One of the challenges that we have to face with our education programme is that the audience can be very diverse. In ROS-I Schools, on the one hand, there are students who have long-standing experience in programming robots, for instance, because they have a RoboCup background, on the other hand, there are other students who barely have experiences with Linux. Likewise, participants of the ROS-I Academies range from ROS experts with deep knowledge in robotics to novices who want to learn their first steps in ROS.

To cater for the different target groups, we developed a curriculum for different prerequisite participant levels. We developed the so-called education cube shown in figure 2 in order to be able to provide an appropriate learning experience for differently skilled target groups and contents.

 

 

 

The idea is to have different topics that will be used for the training on the x axis of the cube in figure 2. On the y axis the particular topic is offered for different prerequisite levels of the attendees. Finally, on the z, there are the different schooling activities. The different contents for a ROS-I School differs from a ROS-I Acadamy, for instance, as we focus more on the theoretical background of robotics in ROS-Schools. The theory might not be that interesting for practitioners.

3.3 Education Projects

Similar to Focused Technical Projects mentioned in Section 2.2, the ROSIN project provides additional funds to support third parties to engage in ROS-Industrial training activities. In total, an amount of 300.000 € is made available for so-called Education Projects (EPs). Every ROS-I community member who can prove her expertise in ROS, ROS-I and education is eligible. Eligible parties can apply at any time. There are three cut-off days during a year where applications are evaluated by ROSIN board members.

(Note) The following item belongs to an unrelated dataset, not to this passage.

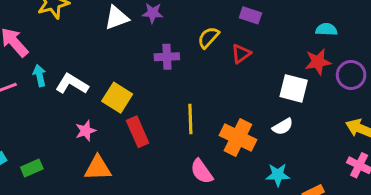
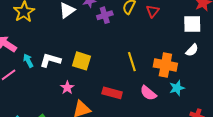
purple cross: (167, 57) -> (105, 15), moved
red rectangle: (138, 132) -> (112, 93), moved, turned -36
cyan star: (278, 175) -> (177, 88), moved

The ROSIN project funds three different activities:

1. Setting up training centres funded with up to 30,000 €,

2. Software development to support ROSIN training with up to 15,000 €,

3. Generation/Improvement of training material (tutorials/slides) with up to 2,500 €.

Applicants can freely chose, which activity they want to conduct. Of course, also a combination of all three is possible. With the first initiative, we want to establish training centres in areas where there is additional ROS-I education demand; the second aims at developing software tools which can be used in education activities; with the third category applicants can get funding for generating new or improving existing training materials. We kick-start these education activities by providing teaching material and we require to receive feedback in order to continuously improve that very material. All participants further agree that the results of their work will be published such that the ROS-I community can benefit from the EP. More information about the education programmes can be found at the ROSIN project website.⁷

3.4 Train the Trainers

In addition to teaching robotics to academics or industry professionals who are experts in their fields but unaware of ROS, the ROS-I Education activities also aim at providing training for ROS experts who are unaware of how to properly introduce ROS to newcomers. The main restriction here is that the attendees of ROS-I Train the Trainers are already aware of ROS. Instead the discussions are composed of common pitfalls for trainers and experiences, and lessons learned during previous ROS-I training hosted.

This also involves inverted training-as the ROS experts learn about performing a training, they can also share their expertise in their respective fields and give feedback and improve on the contents used for the education activities.

 

4 Achievements of the ROSIN Education Activities

The goals of ROSIN education activities are the following: • train 1000 individuals during the project run-time;

• provide MOOCs for online training;

• host 2 ROS-I schools per year;

• host ROS-I Academies bimonthly;

• train future ROS educational instructors.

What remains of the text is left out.